- **What is required**
Look for the string "Delaware" in the listing. Copy each line that has it.

══════

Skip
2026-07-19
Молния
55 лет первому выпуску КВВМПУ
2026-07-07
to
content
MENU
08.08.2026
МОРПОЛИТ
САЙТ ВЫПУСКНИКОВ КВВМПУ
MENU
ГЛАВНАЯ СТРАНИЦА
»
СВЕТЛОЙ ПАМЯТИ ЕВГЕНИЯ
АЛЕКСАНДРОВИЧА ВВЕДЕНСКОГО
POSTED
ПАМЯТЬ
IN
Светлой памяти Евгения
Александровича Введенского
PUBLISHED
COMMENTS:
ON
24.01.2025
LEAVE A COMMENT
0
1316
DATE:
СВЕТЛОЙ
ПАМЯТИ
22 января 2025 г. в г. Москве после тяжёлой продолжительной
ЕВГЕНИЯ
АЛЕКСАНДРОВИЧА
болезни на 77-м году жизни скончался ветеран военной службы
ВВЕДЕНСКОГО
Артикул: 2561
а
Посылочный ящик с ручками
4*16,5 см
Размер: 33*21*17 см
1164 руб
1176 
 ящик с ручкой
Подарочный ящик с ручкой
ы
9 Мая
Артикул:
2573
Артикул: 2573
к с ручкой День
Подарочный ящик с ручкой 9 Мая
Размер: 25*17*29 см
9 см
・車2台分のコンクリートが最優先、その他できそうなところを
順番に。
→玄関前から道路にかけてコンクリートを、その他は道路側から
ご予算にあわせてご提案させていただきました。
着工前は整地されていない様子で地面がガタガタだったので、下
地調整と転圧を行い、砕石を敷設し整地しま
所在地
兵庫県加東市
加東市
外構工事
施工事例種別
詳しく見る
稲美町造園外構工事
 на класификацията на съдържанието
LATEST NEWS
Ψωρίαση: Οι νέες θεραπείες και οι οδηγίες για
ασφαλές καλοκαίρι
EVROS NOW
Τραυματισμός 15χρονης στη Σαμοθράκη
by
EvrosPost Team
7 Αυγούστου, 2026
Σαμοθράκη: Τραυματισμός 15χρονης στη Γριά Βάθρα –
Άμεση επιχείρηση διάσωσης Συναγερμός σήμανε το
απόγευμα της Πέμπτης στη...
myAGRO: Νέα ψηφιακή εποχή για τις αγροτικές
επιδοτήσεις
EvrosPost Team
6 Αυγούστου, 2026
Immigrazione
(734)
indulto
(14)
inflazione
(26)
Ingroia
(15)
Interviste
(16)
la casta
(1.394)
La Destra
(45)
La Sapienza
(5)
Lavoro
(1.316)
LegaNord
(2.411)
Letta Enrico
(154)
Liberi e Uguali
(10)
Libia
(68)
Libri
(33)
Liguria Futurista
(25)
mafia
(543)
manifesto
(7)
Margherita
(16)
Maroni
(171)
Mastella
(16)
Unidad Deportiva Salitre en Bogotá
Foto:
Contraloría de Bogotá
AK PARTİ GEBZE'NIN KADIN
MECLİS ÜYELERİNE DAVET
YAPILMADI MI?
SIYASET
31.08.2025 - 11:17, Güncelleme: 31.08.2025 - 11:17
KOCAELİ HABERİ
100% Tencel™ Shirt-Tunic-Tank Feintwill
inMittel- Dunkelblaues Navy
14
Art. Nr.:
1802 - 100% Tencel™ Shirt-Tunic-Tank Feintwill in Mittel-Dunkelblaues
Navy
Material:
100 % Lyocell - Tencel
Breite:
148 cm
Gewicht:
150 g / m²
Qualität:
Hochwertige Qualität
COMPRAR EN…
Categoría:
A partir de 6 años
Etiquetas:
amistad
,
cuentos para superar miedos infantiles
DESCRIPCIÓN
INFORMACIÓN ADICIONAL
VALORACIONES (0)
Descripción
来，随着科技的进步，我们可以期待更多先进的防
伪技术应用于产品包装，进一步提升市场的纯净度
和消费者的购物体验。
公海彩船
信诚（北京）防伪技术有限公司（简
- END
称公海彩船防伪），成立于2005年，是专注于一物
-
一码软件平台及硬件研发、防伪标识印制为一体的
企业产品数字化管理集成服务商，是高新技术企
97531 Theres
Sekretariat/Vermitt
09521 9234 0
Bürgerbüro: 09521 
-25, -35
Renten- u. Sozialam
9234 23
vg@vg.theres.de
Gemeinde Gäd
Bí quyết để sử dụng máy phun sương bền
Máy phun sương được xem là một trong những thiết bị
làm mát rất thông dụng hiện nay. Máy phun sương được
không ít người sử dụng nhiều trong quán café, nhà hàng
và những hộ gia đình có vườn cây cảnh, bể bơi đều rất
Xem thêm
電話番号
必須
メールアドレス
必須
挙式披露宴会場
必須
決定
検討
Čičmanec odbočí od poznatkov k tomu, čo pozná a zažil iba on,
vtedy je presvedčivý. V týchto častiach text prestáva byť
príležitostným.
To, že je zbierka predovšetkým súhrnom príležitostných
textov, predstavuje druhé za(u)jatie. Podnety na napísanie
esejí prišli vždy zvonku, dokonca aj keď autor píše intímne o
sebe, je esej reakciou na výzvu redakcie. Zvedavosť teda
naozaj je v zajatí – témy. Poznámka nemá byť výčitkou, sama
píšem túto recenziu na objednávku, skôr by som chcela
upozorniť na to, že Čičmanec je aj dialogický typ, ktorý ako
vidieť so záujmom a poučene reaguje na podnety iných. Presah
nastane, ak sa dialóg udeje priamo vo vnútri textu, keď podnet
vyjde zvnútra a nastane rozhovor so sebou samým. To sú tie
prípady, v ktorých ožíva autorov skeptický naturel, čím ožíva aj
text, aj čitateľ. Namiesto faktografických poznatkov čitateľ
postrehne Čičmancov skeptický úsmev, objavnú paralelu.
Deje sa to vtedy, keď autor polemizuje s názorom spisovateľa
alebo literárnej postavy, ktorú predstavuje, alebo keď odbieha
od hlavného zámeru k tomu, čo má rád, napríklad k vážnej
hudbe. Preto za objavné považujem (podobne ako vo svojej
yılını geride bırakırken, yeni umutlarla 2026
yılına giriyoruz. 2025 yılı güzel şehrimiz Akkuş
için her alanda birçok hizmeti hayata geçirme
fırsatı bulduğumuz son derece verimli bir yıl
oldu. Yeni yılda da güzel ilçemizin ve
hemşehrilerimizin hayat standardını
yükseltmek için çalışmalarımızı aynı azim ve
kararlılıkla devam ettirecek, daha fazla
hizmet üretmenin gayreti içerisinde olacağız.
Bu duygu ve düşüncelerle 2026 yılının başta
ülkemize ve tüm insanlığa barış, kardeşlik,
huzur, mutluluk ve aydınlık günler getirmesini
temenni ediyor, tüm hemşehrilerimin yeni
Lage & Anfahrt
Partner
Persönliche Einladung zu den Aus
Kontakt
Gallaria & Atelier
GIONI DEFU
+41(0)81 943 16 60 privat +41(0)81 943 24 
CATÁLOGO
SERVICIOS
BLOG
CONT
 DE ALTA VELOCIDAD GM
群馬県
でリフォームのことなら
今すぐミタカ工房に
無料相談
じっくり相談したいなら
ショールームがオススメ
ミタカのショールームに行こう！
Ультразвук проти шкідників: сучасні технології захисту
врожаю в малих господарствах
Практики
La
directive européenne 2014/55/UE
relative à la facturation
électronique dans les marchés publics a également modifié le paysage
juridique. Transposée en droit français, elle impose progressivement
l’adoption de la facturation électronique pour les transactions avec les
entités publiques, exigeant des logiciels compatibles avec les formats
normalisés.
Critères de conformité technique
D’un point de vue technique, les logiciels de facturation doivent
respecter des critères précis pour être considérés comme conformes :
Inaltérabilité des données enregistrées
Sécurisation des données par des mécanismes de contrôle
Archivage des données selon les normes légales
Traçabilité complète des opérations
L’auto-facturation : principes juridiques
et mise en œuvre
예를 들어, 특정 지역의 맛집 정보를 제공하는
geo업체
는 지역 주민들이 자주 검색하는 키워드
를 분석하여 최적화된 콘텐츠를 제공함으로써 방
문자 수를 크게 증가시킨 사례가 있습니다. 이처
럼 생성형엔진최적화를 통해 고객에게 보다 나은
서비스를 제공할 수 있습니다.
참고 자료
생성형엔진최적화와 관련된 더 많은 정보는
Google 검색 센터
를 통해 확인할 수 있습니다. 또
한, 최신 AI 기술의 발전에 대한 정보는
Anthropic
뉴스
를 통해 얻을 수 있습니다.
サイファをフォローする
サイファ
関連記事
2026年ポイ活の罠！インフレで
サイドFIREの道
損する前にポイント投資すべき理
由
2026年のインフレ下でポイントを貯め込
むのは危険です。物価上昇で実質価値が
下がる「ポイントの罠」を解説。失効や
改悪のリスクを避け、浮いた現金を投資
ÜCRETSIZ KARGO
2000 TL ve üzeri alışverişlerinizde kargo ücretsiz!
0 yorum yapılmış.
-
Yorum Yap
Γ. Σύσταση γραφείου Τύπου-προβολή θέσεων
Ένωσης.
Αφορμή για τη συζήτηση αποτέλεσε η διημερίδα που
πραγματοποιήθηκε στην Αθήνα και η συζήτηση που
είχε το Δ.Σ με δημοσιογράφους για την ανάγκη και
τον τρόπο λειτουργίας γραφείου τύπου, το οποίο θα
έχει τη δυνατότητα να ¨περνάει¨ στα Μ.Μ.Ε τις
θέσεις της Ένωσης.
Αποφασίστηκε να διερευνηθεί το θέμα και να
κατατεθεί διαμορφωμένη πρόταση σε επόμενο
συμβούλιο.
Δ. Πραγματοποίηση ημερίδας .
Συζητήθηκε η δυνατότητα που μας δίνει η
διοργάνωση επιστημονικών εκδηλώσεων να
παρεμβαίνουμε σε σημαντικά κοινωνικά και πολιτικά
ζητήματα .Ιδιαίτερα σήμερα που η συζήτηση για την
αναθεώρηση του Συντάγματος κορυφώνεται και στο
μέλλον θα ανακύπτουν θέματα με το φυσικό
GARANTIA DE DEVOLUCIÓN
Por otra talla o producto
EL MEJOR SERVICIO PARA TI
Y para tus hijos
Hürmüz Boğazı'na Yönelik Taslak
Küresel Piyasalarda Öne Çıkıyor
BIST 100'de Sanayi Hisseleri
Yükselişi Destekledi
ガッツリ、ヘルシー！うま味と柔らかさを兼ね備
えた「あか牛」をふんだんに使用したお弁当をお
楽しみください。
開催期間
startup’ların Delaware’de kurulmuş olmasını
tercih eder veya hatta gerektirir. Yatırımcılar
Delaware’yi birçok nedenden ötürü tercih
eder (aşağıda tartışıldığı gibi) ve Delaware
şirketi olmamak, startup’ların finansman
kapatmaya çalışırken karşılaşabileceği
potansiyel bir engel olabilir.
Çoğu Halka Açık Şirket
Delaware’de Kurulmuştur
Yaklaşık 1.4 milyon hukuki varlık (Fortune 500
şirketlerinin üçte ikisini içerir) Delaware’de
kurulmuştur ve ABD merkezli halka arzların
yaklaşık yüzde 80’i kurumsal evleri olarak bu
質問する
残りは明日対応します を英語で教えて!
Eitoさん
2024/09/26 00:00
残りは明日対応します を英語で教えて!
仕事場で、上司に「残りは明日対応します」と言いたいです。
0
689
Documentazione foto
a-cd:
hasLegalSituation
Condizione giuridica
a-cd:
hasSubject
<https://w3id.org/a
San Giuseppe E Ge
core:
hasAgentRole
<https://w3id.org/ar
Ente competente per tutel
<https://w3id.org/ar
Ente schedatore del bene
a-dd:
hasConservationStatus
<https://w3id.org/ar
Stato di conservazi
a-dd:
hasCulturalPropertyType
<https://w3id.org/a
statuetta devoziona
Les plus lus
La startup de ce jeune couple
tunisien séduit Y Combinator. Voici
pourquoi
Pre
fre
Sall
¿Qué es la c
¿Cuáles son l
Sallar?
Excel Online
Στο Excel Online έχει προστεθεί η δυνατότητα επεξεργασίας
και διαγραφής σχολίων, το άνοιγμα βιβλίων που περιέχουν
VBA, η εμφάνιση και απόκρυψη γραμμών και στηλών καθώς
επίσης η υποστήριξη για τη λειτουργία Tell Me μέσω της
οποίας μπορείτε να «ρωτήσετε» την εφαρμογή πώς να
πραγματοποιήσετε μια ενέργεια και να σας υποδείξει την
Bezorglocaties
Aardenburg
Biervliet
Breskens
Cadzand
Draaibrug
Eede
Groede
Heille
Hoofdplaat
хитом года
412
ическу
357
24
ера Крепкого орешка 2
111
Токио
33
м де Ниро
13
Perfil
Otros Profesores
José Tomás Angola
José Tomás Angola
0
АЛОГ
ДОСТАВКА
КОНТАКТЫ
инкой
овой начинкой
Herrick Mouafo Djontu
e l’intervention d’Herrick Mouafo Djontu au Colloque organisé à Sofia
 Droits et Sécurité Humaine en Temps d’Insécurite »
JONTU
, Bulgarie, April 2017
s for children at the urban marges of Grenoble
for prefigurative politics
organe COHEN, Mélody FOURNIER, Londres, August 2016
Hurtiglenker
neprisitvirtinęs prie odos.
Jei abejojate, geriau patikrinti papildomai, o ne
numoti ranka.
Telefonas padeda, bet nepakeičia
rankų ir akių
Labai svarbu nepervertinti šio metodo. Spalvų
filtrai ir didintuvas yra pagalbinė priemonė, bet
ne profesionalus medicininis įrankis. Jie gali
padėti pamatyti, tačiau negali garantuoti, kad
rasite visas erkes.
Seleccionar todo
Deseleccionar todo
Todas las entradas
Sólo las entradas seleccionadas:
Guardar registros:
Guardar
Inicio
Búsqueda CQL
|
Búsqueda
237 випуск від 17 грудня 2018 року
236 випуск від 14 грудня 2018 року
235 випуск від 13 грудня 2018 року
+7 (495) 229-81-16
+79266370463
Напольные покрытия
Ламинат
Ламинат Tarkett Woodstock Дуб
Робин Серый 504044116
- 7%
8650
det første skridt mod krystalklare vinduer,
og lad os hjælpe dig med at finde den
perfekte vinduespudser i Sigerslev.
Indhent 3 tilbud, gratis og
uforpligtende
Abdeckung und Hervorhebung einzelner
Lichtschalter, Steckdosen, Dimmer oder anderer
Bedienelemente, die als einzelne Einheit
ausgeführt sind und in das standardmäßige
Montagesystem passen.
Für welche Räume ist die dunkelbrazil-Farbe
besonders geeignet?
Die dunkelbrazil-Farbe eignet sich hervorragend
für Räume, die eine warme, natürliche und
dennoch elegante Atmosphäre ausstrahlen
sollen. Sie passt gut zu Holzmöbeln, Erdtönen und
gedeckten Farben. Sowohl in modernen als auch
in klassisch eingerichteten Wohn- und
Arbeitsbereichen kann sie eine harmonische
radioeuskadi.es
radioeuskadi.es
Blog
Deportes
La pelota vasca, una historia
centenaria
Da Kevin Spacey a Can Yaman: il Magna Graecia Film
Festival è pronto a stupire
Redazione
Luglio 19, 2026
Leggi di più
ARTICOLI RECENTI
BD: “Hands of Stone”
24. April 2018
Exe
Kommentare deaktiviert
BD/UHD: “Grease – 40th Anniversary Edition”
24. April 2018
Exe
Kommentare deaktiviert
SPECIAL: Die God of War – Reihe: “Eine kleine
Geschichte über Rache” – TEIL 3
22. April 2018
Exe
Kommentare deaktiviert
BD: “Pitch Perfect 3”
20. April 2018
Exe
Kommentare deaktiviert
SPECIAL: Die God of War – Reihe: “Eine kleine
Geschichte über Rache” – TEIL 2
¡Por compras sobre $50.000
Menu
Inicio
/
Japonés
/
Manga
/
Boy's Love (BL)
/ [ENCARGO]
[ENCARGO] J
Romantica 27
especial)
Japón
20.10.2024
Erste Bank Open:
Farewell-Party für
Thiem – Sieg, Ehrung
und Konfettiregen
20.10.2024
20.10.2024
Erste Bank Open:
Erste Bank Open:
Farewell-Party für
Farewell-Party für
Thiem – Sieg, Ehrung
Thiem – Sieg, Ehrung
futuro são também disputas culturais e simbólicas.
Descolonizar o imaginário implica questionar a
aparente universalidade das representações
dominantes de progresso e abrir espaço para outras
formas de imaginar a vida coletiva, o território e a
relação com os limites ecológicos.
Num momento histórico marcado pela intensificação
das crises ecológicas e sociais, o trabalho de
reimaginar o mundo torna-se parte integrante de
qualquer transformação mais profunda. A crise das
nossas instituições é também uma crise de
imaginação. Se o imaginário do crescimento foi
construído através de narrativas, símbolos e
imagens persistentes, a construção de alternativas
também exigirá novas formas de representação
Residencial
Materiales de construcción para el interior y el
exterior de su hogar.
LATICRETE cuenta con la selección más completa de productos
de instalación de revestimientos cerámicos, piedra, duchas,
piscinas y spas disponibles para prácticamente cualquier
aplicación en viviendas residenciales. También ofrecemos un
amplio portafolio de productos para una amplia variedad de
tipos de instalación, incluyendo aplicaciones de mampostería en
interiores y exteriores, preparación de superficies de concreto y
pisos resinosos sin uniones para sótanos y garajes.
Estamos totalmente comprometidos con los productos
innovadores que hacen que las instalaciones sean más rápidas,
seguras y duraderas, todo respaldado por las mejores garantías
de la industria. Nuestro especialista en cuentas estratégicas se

══════

- **Answer to this exercise**
startup’ların Delaware’de kurulmuş olmasını
Delaware’yi birçok nedenden ötürü tercih
eder (aşağıda tartışıldığı gibi) ve Delaware
Delaware’de Kurulmuştur
şirketlerinin üçte ikisini içerir) Delaware’de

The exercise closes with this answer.